▶ [Data to examine]:

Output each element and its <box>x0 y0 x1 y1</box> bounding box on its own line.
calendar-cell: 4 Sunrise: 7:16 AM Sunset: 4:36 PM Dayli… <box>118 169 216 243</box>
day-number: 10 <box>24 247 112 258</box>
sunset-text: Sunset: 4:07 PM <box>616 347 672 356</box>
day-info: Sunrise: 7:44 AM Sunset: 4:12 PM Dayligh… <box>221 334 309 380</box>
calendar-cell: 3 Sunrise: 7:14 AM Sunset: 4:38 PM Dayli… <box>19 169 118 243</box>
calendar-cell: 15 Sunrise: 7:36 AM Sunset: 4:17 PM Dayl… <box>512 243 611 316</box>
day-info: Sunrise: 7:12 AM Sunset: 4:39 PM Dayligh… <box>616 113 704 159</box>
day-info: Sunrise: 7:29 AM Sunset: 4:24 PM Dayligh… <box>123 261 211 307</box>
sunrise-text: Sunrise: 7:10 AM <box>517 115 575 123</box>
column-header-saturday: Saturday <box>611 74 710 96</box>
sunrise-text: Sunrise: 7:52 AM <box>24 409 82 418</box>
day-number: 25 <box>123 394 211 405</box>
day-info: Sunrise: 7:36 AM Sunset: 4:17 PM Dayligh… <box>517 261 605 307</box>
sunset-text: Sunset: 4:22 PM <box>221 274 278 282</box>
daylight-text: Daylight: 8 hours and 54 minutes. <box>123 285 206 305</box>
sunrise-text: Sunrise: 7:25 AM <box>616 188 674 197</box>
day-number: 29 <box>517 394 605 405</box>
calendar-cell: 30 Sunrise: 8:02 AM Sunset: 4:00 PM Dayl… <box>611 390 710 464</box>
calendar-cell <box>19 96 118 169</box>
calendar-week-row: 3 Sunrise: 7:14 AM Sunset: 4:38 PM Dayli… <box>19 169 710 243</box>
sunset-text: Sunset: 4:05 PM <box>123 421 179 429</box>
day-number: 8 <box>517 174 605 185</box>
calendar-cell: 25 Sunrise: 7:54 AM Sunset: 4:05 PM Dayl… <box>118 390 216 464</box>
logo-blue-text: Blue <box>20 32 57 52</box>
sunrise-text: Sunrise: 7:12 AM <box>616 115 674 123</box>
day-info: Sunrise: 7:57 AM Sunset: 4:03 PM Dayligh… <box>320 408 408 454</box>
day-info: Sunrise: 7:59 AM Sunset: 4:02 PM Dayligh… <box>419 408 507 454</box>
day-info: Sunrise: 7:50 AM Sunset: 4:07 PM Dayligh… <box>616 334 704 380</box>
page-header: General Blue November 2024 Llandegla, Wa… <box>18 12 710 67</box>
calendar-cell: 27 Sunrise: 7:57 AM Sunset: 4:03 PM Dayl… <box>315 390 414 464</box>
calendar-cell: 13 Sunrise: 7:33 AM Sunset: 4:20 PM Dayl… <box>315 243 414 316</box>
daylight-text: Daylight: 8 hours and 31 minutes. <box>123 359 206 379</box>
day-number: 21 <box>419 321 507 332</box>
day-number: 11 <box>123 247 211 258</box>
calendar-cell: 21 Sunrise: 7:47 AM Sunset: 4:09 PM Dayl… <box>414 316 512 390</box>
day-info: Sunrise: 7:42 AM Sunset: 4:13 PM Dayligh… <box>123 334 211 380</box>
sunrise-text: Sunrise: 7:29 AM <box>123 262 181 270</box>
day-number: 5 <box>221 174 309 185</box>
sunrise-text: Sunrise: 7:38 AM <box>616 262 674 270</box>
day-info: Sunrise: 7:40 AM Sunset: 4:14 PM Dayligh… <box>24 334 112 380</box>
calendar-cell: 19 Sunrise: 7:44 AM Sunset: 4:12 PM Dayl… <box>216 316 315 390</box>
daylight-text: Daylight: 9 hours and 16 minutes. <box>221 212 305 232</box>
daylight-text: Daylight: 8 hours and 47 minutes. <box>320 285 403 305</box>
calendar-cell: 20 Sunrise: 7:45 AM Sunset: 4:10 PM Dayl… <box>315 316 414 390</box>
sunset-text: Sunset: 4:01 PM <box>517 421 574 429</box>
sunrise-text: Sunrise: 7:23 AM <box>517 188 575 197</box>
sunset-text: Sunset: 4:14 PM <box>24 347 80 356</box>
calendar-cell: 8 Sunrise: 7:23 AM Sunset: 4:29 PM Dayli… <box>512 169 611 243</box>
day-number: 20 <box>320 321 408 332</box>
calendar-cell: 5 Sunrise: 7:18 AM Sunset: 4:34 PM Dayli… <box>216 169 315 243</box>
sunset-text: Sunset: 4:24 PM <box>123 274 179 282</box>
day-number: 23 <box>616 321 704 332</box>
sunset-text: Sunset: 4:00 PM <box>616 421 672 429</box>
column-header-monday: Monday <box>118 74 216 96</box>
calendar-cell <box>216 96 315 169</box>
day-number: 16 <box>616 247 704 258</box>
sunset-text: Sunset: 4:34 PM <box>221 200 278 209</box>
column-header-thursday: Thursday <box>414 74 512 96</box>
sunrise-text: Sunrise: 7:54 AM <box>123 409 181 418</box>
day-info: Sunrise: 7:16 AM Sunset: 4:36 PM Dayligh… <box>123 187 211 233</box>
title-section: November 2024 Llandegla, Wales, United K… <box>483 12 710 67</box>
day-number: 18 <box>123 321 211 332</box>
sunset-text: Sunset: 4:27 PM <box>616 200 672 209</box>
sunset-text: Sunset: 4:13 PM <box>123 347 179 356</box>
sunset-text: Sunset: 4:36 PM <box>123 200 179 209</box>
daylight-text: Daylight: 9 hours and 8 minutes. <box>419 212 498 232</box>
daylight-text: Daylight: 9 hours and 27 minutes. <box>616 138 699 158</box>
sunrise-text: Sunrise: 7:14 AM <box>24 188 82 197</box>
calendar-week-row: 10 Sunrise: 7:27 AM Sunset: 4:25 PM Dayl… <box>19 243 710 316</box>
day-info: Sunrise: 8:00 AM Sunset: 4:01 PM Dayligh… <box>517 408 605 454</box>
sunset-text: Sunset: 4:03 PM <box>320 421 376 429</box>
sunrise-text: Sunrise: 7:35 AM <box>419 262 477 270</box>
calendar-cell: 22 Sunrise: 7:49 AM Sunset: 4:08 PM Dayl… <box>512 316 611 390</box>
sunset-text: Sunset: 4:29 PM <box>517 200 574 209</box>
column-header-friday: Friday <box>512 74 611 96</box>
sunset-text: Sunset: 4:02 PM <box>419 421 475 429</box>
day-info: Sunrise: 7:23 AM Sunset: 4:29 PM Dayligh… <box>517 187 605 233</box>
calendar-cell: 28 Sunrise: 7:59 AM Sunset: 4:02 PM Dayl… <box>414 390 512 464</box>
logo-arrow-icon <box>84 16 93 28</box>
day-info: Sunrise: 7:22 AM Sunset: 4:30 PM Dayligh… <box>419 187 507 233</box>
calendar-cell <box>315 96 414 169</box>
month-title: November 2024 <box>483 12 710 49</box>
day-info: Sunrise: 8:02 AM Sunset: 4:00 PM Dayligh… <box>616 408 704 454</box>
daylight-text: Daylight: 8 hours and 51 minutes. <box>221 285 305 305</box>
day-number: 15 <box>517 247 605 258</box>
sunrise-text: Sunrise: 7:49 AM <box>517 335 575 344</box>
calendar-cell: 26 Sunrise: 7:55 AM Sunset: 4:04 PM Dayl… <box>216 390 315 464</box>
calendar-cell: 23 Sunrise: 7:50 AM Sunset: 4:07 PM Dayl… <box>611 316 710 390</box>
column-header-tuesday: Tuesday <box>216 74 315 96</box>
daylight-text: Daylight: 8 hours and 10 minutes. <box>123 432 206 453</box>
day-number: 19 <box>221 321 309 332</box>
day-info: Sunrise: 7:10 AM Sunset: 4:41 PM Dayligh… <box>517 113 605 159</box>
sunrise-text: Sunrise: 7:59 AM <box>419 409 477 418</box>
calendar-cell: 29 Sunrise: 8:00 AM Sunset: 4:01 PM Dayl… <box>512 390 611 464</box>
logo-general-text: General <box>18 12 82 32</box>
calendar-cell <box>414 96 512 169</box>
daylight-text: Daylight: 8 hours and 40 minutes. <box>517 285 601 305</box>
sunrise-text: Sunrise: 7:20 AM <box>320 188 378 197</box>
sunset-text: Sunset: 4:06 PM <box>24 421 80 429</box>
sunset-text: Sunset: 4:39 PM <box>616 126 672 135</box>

▶ [Exercise prompt]:
Whenever a line in the listing above includes the word "Blue", return that line.

▶ [Worked solution]:
logo-blue-text: Blue <box>20 32 57 52</box>
page-header: General Blue November 2024 Llandegla, Wa… <box>18 12 710 67</box>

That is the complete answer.